■ WHAT YOU WILL DO: Skip every picture while you write out the records below, from the first line through the one that contains "avertas ke la", both ends kept.

++++ DATASET RECORDS

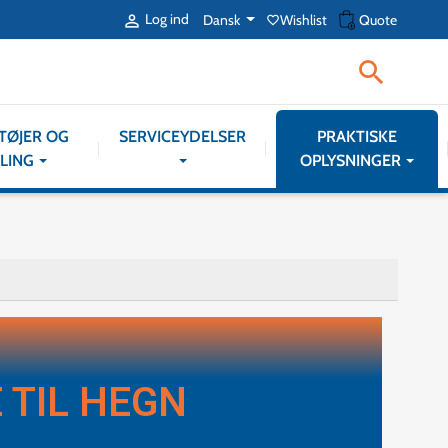
shopping_cart
Log ind
Dansk
Wishlist
Quote

favorite_border

TØJER OG
SERVICEYDELSER
PRAKTISKE
LING
OPLYSNINGER
 TIL HEGN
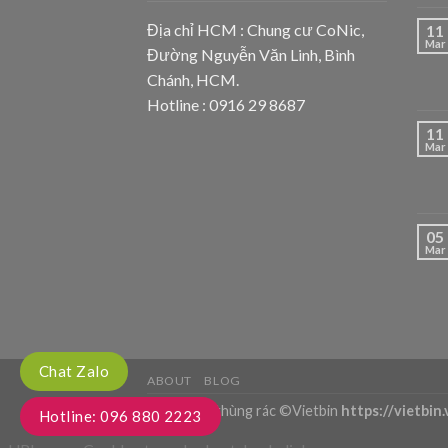
Địa chỉ HCM : Chung cư CoNic,
11
Mar
Đường Nguyễn Văn Linh, Bình
Chánh, HCM.
Hotline : 0916 29 8687
11
Mar
05
Mar
Chat Zalo
ABOUT
BLOG
Copyright thùng rác ©Vietbin
https://vietbin.
Hotline: 096 880 2223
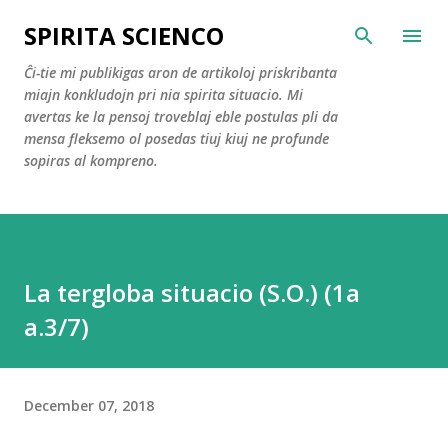
Skip to main content
SPIRITA SCIENCO
Ĉi-tie mi publikigas aron de artikoloj priskribanta
miajn konkludojn pri nia spirita situacio. Mi
avertas ke la pensoj troveblaj eble postulas pli da
mensa fleksemo ol posedas tiuj kiuj ne profunde
sopiras al kompreno.
La tergloba situacio (S.O.) (1a
a.3/7)
December 07, 2018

++++++++

■ RESULT OF THIS EXERCISE:
shopping_cart
Log ind
Dansk
Wishlist
Quote

favorite_border

TØJER OG
SERVICEYDELSER
PRAKTISKE
LING
OPLYSNINGER
 TIL HEGN
Địa chỉ HCM : Chung cư CoNic,
11
Mar
Đường Nguyễn Văn Linh, Bình
Chánh, HCM.
Hotline : 0916 29 8687
11
Mar
05
Mar
Chat Zalo
ABOUT
BLOG
Copyright thùng rác ©Vietbin
https://vietbin.
Hotline: 096 880 2223
Skip to main content
SPIRITA SCIENCO
Ĉi-tie mi publikigas aron de artikoloj priskribanta
miajn konkludojn pri nia spirita situacio. Mi
avertas ke la pensoj troveblaj eble postulas pli da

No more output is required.